Do you not actually understand the sorts of existential risks that Zvi is describing in this post and others? That there could be either a single AI, or multiple competing AIs, that were given objectives for which the most efficient way to achieve them does not involve allocating enough resources to keep the humans of Earth alive? And without incredibly precise alignment, which we do not yet know how to do, a flaw in the design of any of the layers of the AIs motivation could result in the AI optimizing for something other than what we thought we were telling it to do (and then resisting any attempts to correct it, since those would interfere with the aforementioned optimization)?
I've occasionally seen the claude.ai briefly pop up "Pondering...", which makes me wonder if there isn't already some reasoning is happening in there.
Or just set-piece wheel spinning while some queue clears
An anecdote about Tiktok. I spent a month or two being bedridden in the summer of 2021. I spent a large percentage of that time watching tiktok, especially as a way to generate positive emotions during pain.
I realize everyone's experience from the algorithm is different, but I don't think I've ever had as much exposure to art of varied forms than that period. The algorithm showed me dozens of dances, instruments, metalcrafts, wordplays, paintings, jokes, styles of music, clever tailoring, and similar, and generally exposed me to many more forms of beauty than I understood before. This affected me mostly in a good way, I think.
As I got better and did things outside of bed again I stopped using it as much, and eventually uninstalled it due to fears of espionage and opinion manipulation, but I struggle to emphasize with the view of it as a braindead form of addiction. It was for me one of the more enriching media experiences I ever had, for the short period I used it. (My friends describe it as now far more politically opinionated, and not in a good way, so idk maybe that time has passed. And it apparently is addictive for a lot of people, unfortunately. But still.)
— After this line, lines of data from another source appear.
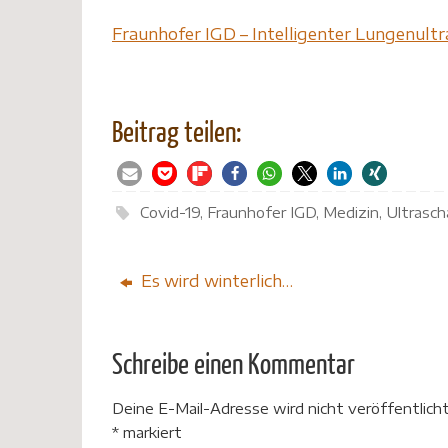
Fraunhofer IGD – Intelligenter Lungenultra
Beitrag teilen:
Covid-19
,
Fraunhofer IGD
,
Medizin
,
Ultrascha
Es wird winterlich…
Schreibe einen Kommentar
Deine E-Mail-Adresse wird nicht veröffentlicht
*
markiert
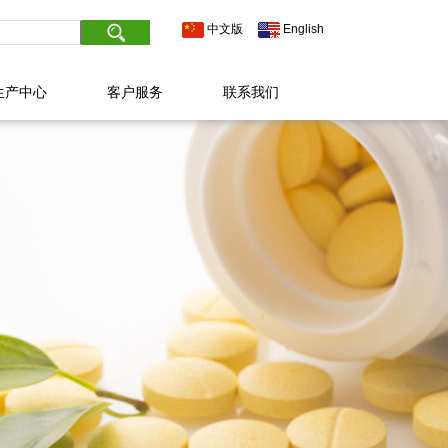
中文版
English
生产中心
客户服务
联系我们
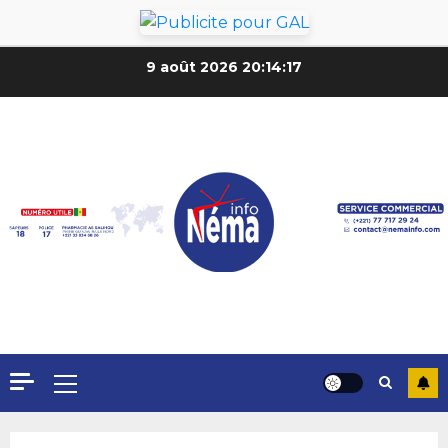
9 août 2026
20:14:19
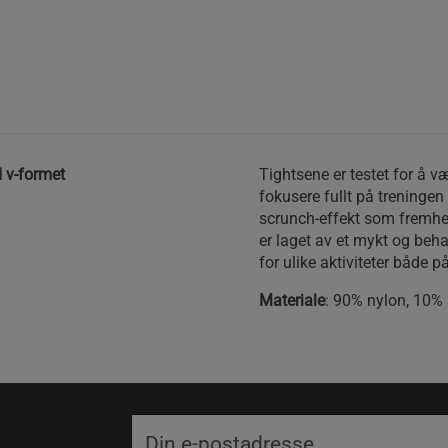
d v-formet
Tightsene er testet for å v
fokusere fullt på treningen
scrunch-effekt som fremhe
er laget av et mykt og beh
for ulike aktiviteter både p
Materiale
: 90% nylon, 10%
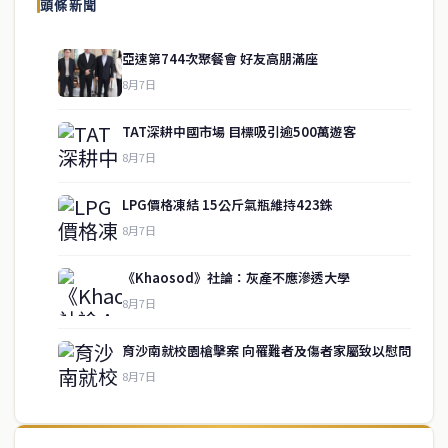
頭條新聞
亞速第744次聚餐會 好友高朋滿座
8月7日
TAT深耕中國市場 目標吸引逾500萬遊客
8月7日
LPG價格凍結 15公斤氣瓶維持423銖
8月7日
《Khaosod》社論：灰產不應滲透大學
service@thaichinesenews.com
↑ 回到頂端
8月7日
育沙南就校園槍擊案 向罹難者及傷者家屬致以慰問
8月7日
關於我們
泰國中文新聞（TCN）是一家總部設於曼谷的中文新聞媒體，致力於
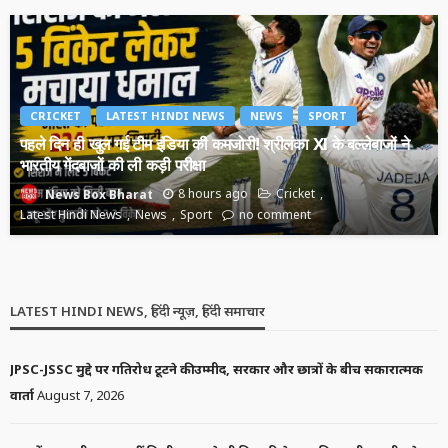
CRICKET
LATEST HINDI NEWS
NEWS
SPORT
पहले दिन ही खुल गई टीम इंडिया की कमजोरी! श्रीलंका XI के बल्लेबाजों ने
भारतीय गेंदबाजों की ली कड़ी परीक्षा
8 hours ago
Cricket
News Box Bharat
Latest Hindi News
News
Sport
no comment
LATEST HINDI NEWS, हिंदी न्यूज़, हिंदी समाचार
JPSC-JSSC मुद्दे पर गतिरोध टूटने की उम्मीद, सरकार और छात्रों के बीच सकारात्मक
वार्ता
August 7, 2026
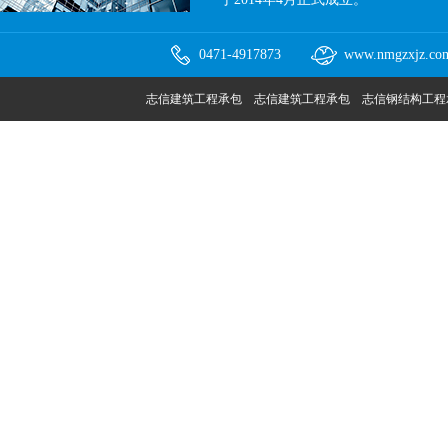
0471-4917873
www.nmgzxjz.co
志信建筑工程承包 志信建筑工程承包 志信钢结构工程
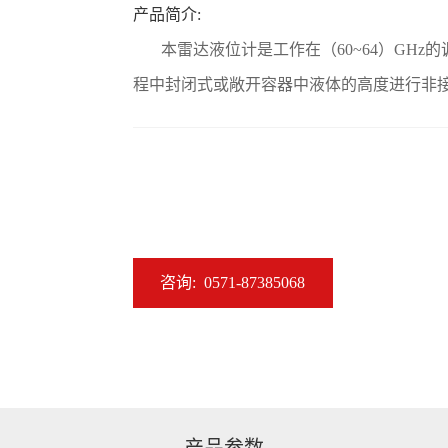
产品简介:
本雷达液位计是工作在（60~64）GHz的
程中封闭式或敞开容器中液体的高度进行非
咨询:
0571-87385068
产品参数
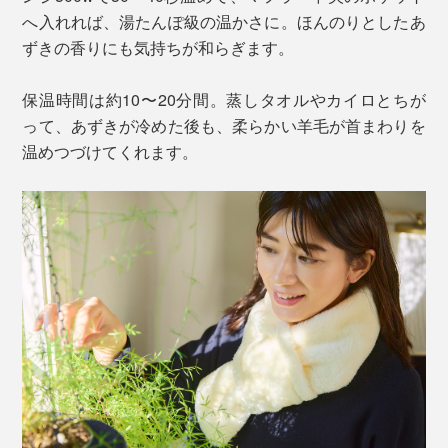
へ入れれば、湯たんぽ級の温かさに。ほんのりとしたあ
ずきの香りにも気持ちが和らぎます。
保温時間は約10〜20分間。蒸しタオルやカイロとちが
って、あずきが冷めた後も、柔らかい羊毛が首まわりを
温めつづけてくれます。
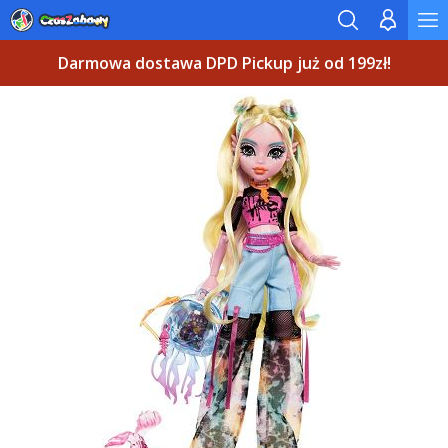
Darmowa dostawa DPD Pickup już od 199zł!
As an aside, thank you for your work, your blog has been a consistently great source throughout these past years. I hope the emotional burdens don't diminish your joys.
Thank you for putting in the work and fighting the good fight.
This has been driving me mad for weeks: There is one magisterium, many magisteria. The phrase is "they are distinct magisteria", or "deception is not a distinct magisterium".